Exercise description:
Reproduce every entry word for word. Drop all pictures from the copy.

___

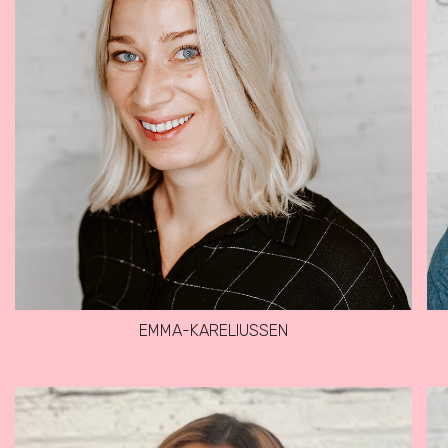
EMMA-KARELIUSSEN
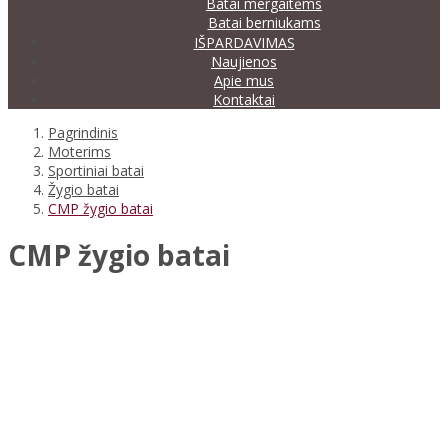
Batai mergaitėms
Batai berniukams
IŠPARDAVIMAS
Naujienos
Apie mus
Kontaktai
Pagrindinis
Moterims
Sportiniai batai
Žygio batai
CMP žygio batai
CMP žygio batai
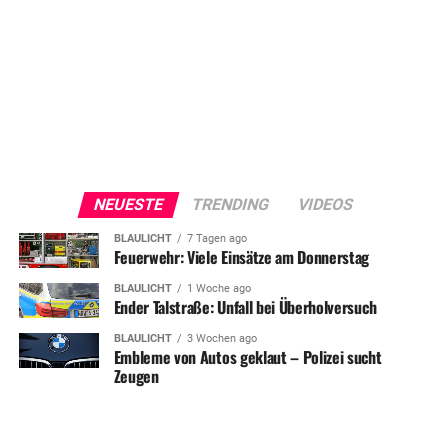
NEUESTE
TRENDING
VIDEOS
BLAULICHT
7 Tagen ago
Feuerwehr: Viele Einsätze am Donnerstag
BLAULICHT
1 Woche ago
Ender Talstraße: Unfall bei Überholversuch
BLAULICHT
3 Wochen ago
Embleme von Autos geklaut – Polizei sucht
Zeugen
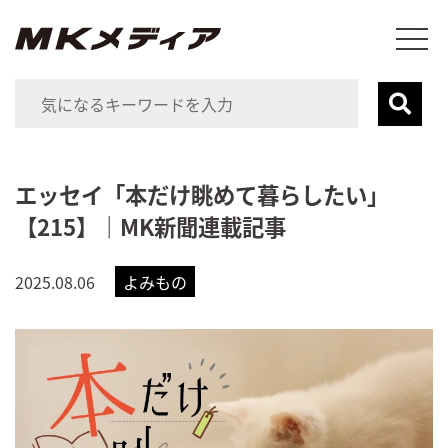
エッセイ「本だけ眺めて暮らしたい」
【215】｜MK新聞連載記事
2025.08.06
よみもの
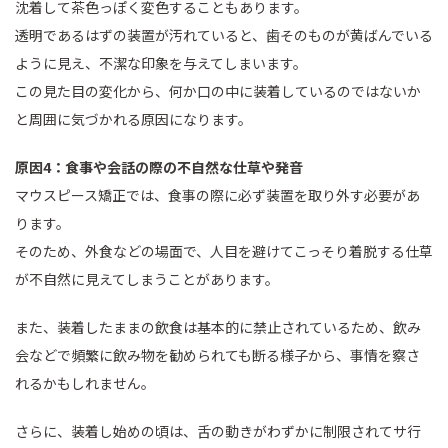
沈着して茶色っぽく変色することもあります。
透明であるはずの装置が汚れていると、歯そのものが黄ばんでいる
ように見え、不潔な印象を与えてしまいます。
この見た目の変化から、何か口の中に装着しているのではないか
と周囲に気づかれる原因になります。
原因4：食事や会話の際の不自然な仕草や発音
マウスピース矯正では、食事の際に必ず装置を取り外す必要があ
ります。
そのため、外食などの場面で、人目を避けてこっそり着脱する仕草
が不自然に見えてしまうことがあります。
また、装着したままの飲食は基本的に禁止されているため、飲み
会などで頻繁に飲み物を勧められても断る様子から、事情を察さ
れるかもしれません。
さらに、装着し始めの頃は、舌の動きがわずかに制限されてサ行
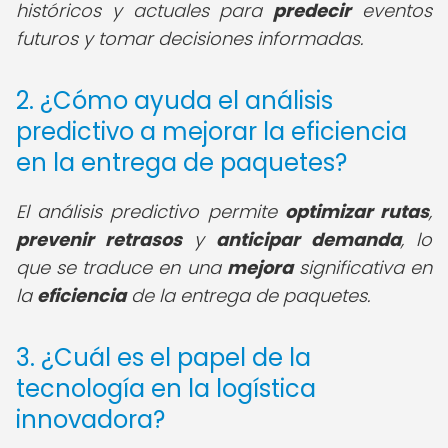
históricos y actuales para
predecir
eventos
futuros y tomar decisiones informadas.
2. ¿Cómo ayuda el análisis
predictivo a mejorar la eficiencia
en la entrega de paquetes?
El análisis predictivo permite
optimizar rutas
,
prevenir retrasos
y
anticipar demanda
, lo
que se traduce en una
mejora
significativa en
la
eficiencia
de la entrega de paquetes.
3. ¿Cuál es el papel de la
tecnología en la logística
innovadora?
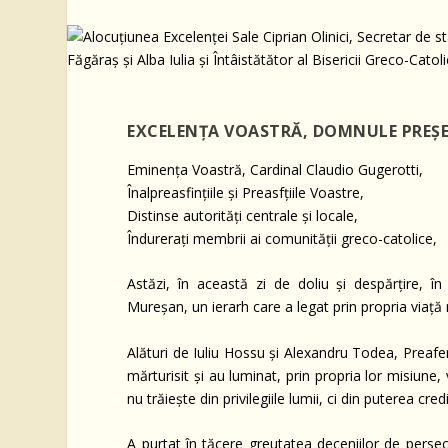
EXCELENȚA VOASTRĂ, DOMNULE PREȘE
Eminența Voastră, Cardinal Claudio Gugerotti,
Înalpreasfințiile și Preasfțiile Voastre,
Distinse autorități centrale și locale,
Îndurerați membrii ai comunității greco-catolice,
Astăzi, în această zi de doliu și despărțire, î
Mureșan, un ierarh care a legat prin propria viață m
Alături de Iuliu Hossu și Alexandru Todea, Preafer
mărturisit și au luminat, prin propria lor misiune,
nu trăiește din privilegiile lumii, ci din puterea credi
A purtat în tăcere greutatea deceniilor de persecu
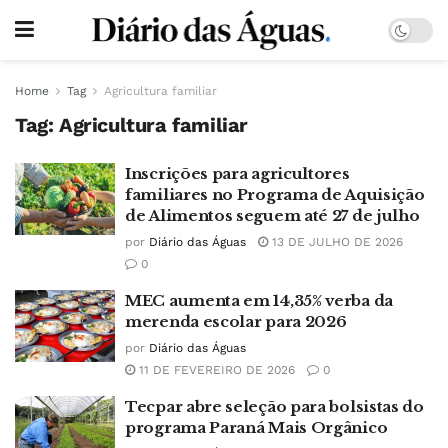
Home
Tag
Agricultura familiar
Tag:
Agricultura familiar
Inscrições para agricultores
familiares no Programa de Aquisição
de Alimentos seguem até 27 de julho
por
Diário das Águas
13 DE JULHO DE 2026
0
MEC aumenta em 14,35% verba da
merenda escolar para 2026
por
Diário das Águas
11 DE FEVEREIRO DE 2026
0
Tecpar abre seleção para bolsistas do
programa Paraná Mais Orgânico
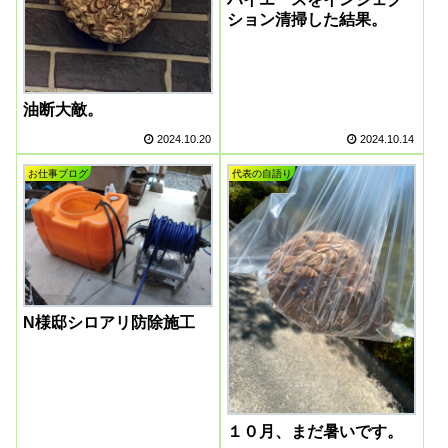
ション清掃した結果。
油断大敵。
2024.10.20
2024.10.14
お仕事ブログ
代表の自語り
N様邸シロアリ防除施工
１０月、まだ暑いです。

___

Output of the task:
EMMA-KARELIUSSEN
Batai mergaitėms
Batai berniukams
IŠPARDAVIMAS
Naujienos
Apie mus
Kontaktai
Pagrindinis
Moterims
Sportiniai batai
Žygio batai
CMP žygio batai
CMP žygio batai
NEUESTE
TRENDING
VIDEOS
BLAULICHT
7 Tagen ago
Feuerwehr: Viele Einsätze am Donnerstag
BLAULICHT
1 Woche ago
Ender Talstraße: Unfall bei Überholversuch
BLAULICHT
3 Wochen ago
Embleme von Autos geklaut – Polizei sucht
Zeugen
エッセイ「本だけ眺めて暮らしたい」
【215】｜MK新聞連載記事
2025.08.06
よみもの
沈着して茶色っぽく変色することもあります。
透明であるはずの装置が汚れていると、歯そのものが黄ばんでいる
ように見え、不潔な印象を与えてしまいます。
この見た目の変化から、何か口の中に装着しているのではないか
と周囲に気づかれる原因になります。
原因4：食事や会話の際の不自然な仕草や発音
マウスピース矯正では、食事の際に必ず装置を取り外す必要があ
ります。
そのため、外食などの場面で、人目を避けてこっそり着脱する仕草
が不自然に見えてしまうことがあります。
また、装着したままの飲食は基本的に禁止されているため、飲み
会などで頻繁に飲み物を勧められても断る様子から、事情を察さ
れるかもしれません。
さらに、装着し始めの頃は、舌の動きがわずかに制限されてサ行
históricos y actuales para
predecir
eventos
futuros y tomar decisiones informadas.
2. ¿Cómo ayuda el análisis
predictivo a mejorar la eficiencia
en la entrega de paquetes?
El análisis predictivo permite
optimizar rutas
,
prevenir retrasos
y
anticipar demanda
, lo
que se traduce en una
mejora
significativa en
la
eficiencia
de la entrega de paquetes.
3. ¿Cuál es el papel de la
tecnología en la logística
innovadora?
EXCELENȚA VOASTRĂ, DOMNULE PREȘE
Eminența Voastră, Cardinal Claudio Gugerotti,
Înalpreasfințiile și Preasfțiile Voastre,
Distinse autorități centrale și locale,
Îndurerați membrii ai comunității greco-catolice,
Astăzi, în această zi de doliu și despărțire, î
Mureșan, un ierarh care a legat prin propria viață m
Alături de Iuliu Hossu și Alexandru Todea, Preafer
mărturisit și au luminat, prin propria lor misiune,
nu trăiește din privilegiile lumii, ci din puterea credi
A purtat în tăcere greutatea deceniilor de persecu
Home
Tag
Agricultura familiar
Tag:
Agricultura familiar
Inscrições para agricultores
familiares no Programa de Aquisição
de Alimentos seguem até 27 de julho
por
Diário das Águas
13 DE JULHO DE 2026
0
MEC aumenta em 14,35% verba da
merenda escolar para 2026
por
Diário das Águas
11 DE FEVEREIRO DE 2026
0
Tecpar abre seleção para bolsistas do
programa Paraná Mais Orgânico
ション清掃した結果。
油断大敵。
2024.10.20
2024.10.14
お仕事ブログ
代表の自語り
N様邸シロアリ防除施工
１０月、まだ暑いです。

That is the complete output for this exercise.